The study was conducted by researchers from the King Juan Carlos University and the National Center of Microbiology in Spain. Their study found that increased blood sugar levels increase a cell mechanism that boosts the likelihood of cancer. They studied a particular protein called beta-catenin, which controls intestinal cells' ability to produce a hormone called GIP. Excess sugar can cause increased production of beta-catenin. That increased production, in turn, can cause many cells to become immortal, which is often the first step in the development of many cancers.
Fortunately, researchers do not believe that it is impossible to turn back the cellular tide. "We were surprised to realize that changes in our metabolism caused by dietary sugar impact on our cancer risk. We are now investigating what other dietary components may influence our cancer risk.

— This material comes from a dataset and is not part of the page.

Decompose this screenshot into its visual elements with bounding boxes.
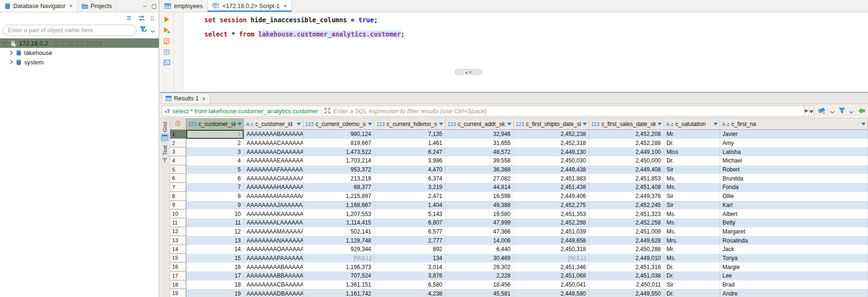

Changing diet is one of easiest prevention strategies that can potentially save a lot of suffering and money," Dr. Custodia Garcia-Jiménez said in a statement.
According to the World Health Organization, 500 million men and women are obese - a statistic that has doubled since the year 1980. A whopping 63 percent of deaths today are from non-communicable deaths, of which diabetes and cancer both appear in the top 5.